If you have a shared value that many threads read but few threads modify, your intuition says: use a RwLock. Readers don't block each other. Only writers block. It's the obvious choice.
Your intuition is wrong.
Not always. But often enough that it's worth understanding why.
The Benchmark That Shouldn't Work
Here's a pattern that shows up in production systems: a hot cache that gets read thousands of times per second but only updates occasionally. You'd think parking_lot::RwLock would be perfect here. Multiple readers, zero contention.
Except the actual benchmark tells a different story. On a 16-core Apple M4, using RwLock for a trivial read operation (just returning a cached value) was seven times slower than using a Mutex.
That's not a typo. Seven times.
// The RwLock version
let reader = cache.rw_lock.read();
reader.get(&key)
// The Mutex version
let guard = cache.mutex.lock();
guard.get(&key)
Same operation. Same data. One uses seven times more CPU.
What's Actually Happening
The problem isn't what you think it is. It's not that readers block each other—they don't in a proper RwLock implementation. The problem is the bookkeeping.
Every time a reader acquires the lock, Rust's RwLock increments an atomic counter. Every time it releases, it decrements. These aren't cheap operations. Each one involves cache line transfers across CPU cores.
A Mutex does one atomic operation to acquire and one to release. An RwLock does two per reader, and crucially, those operations happen even when there's no writer waiting.
When you have 16 threads all reading the same value, you're generating 32 atomic operations (16 acquisitions + 16 releases) per read cycle. Each atomic operation forces CPU cores to coordinate, invalidating cache lines, synchronization overhead that dominates the actual work.
The Real Lesson
The conventional wisdom—"use RwLock for read-heavy workloads"—assumes the cost of the lock is proportional to the critical section.

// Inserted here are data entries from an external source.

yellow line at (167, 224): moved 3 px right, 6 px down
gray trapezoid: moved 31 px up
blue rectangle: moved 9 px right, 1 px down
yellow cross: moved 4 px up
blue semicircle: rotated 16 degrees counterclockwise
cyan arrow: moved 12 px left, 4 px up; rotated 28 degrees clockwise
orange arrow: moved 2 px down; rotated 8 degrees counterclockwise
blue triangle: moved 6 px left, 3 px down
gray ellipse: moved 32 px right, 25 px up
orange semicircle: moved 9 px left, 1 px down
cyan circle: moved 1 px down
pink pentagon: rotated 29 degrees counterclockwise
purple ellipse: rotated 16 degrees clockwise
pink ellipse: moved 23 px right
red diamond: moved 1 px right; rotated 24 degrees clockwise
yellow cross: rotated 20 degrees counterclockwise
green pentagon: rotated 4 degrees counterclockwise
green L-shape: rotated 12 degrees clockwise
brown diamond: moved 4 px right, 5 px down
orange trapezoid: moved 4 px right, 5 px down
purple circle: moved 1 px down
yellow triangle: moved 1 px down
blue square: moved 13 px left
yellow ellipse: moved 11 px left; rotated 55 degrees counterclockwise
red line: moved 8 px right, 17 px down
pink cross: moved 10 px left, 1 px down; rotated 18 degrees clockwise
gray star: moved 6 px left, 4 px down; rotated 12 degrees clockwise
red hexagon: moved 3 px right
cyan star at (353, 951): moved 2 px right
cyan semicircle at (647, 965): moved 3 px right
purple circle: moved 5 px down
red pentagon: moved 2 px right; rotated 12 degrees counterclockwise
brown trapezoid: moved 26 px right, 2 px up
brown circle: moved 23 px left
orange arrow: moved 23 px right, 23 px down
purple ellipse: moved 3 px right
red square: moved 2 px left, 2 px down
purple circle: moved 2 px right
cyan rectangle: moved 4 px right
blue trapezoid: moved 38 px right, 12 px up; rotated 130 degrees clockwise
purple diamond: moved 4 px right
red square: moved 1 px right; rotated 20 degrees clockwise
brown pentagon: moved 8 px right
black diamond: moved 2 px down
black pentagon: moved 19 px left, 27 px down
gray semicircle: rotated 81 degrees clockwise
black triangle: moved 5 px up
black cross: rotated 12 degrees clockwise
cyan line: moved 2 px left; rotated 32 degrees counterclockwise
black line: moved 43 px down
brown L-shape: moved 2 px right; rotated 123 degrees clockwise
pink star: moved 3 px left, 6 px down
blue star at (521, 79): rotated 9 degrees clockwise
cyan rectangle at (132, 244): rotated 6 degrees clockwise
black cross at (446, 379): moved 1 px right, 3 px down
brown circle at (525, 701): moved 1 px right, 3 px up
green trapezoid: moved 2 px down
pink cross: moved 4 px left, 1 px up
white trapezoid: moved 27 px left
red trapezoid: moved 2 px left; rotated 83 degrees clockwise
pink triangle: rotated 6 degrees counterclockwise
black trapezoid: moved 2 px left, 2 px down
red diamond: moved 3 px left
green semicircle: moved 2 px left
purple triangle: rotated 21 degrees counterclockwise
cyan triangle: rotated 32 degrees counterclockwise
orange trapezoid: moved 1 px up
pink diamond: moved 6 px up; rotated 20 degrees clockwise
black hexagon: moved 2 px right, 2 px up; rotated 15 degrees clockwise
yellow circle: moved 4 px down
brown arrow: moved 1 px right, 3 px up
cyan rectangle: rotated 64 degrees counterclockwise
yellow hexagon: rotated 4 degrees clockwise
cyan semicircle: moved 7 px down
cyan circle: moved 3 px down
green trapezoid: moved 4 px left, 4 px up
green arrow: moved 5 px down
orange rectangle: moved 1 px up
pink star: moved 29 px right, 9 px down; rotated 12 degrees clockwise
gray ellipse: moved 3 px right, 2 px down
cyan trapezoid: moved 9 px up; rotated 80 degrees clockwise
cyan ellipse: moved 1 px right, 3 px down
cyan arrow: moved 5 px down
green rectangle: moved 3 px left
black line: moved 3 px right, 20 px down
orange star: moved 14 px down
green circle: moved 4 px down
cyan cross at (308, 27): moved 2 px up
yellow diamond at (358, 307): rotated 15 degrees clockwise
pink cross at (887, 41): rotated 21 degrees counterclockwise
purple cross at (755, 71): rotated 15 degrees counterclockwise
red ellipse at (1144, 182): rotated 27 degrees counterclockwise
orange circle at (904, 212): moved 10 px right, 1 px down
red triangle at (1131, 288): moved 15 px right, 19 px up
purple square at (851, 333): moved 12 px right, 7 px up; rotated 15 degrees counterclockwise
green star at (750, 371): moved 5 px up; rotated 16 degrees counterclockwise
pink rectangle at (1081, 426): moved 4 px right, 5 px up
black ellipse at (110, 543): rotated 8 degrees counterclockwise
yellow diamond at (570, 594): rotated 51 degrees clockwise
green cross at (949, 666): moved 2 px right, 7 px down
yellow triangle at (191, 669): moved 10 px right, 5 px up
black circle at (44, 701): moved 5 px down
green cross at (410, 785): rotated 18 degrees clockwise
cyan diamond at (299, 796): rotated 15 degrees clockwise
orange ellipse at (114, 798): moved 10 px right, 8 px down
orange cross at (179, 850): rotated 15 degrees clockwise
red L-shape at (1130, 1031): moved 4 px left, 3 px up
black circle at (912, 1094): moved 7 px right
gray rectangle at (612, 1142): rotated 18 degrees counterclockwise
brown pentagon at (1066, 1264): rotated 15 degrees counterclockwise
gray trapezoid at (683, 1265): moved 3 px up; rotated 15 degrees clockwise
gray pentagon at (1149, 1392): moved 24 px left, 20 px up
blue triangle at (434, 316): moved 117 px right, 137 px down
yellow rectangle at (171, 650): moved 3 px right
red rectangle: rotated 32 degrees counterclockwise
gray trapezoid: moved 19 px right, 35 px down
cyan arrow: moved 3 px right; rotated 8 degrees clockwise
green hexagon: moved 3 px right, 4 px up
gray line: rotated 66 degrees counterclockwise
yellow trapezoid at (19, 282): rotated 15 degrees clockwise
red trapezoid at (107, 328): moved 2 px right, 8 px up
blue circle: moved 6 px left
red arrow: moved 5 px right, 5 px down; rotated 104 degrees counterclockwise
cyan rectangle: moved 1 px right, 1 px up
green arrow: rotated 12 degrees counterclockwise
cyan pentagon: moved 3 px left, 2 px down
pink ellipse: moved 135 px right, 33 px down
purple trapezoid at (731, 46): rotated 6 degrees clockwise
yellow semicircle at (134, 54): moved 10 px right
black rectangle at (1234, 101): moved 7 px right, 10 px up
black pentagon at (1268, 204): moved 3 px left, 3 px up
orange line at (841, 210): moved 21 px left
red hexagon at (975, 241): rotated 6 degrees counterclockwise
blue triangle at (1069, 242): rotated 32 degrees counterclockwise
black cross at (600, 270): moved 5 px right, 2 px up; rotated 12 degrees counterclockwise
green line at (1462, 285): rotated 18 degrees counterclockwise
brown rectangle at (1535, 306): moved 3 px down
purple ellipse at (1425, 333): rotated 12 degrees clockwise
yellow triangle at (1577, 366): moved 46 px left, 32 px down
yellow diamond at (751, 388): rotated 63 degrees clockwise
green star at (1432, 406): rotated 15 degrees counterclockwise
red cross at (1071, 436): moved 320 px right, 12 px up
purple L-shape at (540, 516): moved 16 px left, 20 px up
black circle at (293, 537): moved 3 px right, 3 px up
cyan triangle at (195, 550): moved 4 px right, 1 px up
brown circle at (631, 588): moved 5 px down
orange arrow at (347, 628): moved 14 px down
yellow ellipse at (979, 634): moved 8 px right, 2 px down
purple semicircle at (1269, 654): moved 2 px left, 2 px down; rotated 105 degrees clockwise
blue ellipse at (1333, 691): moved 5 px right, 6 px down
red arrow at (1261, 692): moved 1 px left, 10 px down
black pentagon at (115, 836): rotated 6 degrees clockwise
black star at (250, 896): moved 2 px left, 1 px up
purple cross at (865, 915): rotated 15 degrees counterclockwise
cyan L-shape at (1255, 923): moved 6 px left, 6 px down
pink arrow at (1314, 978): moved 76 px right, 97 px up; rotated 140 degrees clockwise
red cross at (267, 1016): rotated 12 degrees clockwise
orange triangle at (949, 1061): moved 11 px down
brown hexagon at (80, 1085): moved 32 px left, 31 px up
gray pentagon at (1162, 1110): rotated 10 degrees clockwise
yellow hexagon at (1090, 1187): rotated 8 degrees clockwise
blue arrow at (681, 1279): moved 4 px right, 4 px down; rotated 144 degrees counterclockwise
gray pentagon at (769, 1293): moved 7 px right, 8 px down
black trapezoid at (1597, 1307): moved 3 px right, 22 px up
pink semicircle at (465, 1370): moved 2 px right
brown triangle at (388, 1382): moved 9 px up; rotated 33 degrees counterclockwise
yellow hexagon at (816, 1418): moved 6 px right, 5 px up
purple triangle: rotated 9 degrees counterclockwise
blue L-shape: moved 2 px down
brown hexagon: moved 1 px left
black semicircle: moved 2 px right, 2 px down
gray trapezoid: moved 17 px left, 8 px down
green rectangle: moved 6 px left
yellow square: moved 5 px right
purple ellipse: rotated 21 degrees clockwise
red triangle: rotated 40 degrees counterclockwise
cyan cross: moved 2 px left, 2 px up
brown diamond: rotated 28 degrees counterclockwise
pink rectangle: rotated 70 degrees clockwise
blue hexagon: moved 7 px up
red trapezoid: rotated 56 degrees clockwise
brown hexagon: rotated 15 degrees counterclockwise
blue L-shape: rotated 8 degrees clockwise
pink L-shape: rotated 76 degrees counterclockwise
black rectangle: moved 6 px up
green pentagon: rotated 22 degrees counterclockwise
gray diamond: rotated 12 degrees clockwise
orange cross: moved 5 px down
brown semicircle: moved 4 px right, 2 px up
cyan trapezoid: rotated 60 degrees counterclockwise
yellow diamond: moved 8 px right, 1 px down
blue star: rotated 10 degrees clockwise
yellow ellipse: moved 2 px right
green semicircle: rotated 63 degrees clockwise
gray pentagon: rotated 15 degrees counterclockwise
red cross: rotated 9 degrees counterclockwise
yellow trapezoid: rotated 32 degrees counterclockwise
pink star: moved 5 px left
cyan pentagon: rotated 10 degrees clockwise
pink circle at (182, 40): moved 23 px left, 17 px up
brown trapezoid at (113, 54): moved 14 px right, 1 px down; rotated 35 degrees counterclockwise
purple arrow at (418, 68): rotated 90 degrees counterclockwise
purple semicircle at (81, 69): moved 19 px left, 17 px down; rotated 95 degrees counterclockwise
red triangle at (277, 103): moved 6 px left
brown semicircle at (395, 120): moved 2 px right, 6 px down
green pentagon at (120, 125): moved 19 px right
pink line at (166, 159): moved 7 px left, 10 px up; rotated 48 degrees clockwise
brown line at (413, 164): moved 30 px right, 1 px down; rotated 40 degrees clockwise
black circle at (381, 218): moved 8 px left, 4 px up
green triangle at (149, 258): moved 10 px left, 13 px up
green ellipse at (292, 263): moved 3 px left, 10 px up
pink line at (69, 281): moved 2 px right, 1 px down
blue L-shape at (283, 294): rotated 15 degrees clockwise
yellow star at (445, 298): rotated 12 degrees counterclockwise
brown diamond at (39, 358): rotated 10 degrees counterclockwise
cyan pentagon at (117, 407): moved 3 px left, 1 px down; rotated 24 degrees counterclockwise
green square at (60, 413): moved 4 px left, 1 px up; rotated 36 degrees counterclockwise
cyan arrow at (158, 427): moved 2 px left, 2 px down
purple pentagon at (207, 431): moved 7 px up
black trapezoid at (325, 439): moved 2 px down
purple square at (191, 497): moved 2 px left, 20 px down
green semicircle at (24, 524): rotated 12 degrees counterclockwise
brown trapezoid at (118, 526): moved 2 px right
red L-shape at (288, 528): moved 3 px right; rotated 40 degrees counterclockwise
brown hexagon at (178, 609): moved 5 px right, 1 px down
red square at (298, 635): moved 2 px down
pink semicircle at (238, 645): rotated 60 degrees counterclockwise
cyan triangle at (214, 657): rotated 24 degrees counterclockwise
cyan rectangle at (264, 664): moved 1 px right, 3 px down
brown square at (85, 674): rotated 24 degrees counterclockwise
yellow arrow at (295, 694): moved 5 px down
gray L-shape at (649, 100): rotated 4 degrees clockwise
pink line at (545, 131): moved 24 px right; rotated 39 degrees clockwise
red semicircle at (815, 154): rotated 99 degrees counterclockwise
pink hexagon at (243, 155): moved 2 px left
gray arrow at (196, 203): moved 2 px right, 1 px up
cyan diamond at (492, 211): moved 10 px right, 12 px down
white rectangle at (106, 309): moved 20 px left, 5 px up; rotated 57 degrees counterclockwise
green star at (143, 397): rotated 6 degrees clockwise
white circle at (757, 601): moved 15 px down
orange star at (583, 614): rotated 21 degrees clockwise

But when the critical section is tiny (a hashmap lookup, a cache hit), the lock itself becomes the entire cost.
This is the paradox: the more "optimized" your read path, the worse RwLock performs. A zero-cost abstraction that costs you seven times more.
When RwLock Actually Wins
RwLock still wins when:
- Your critical section is expensive (database queries, I/O)
- Readers genuinely need to hold the lock for measurable time
- Write frequency is near-zero
But for in-memory caches, hot paths, anything where you're just reading a value? A Mutex might be faster. Profile it. The benchmark above shows a 7x difference—your intuition isn't enough.
What This Means for Your Code
The lesson isn't "never use RwLock." It's that performance intuition is dangerous. The obvious choice is sometimes the slow choice. The cost model of your primitives matters more than the design pattern.
Your read lock isn't a read optimization. It's a write optimization that happens to allow concurrent reads. And that distinction matters when you're optimizing for throughput.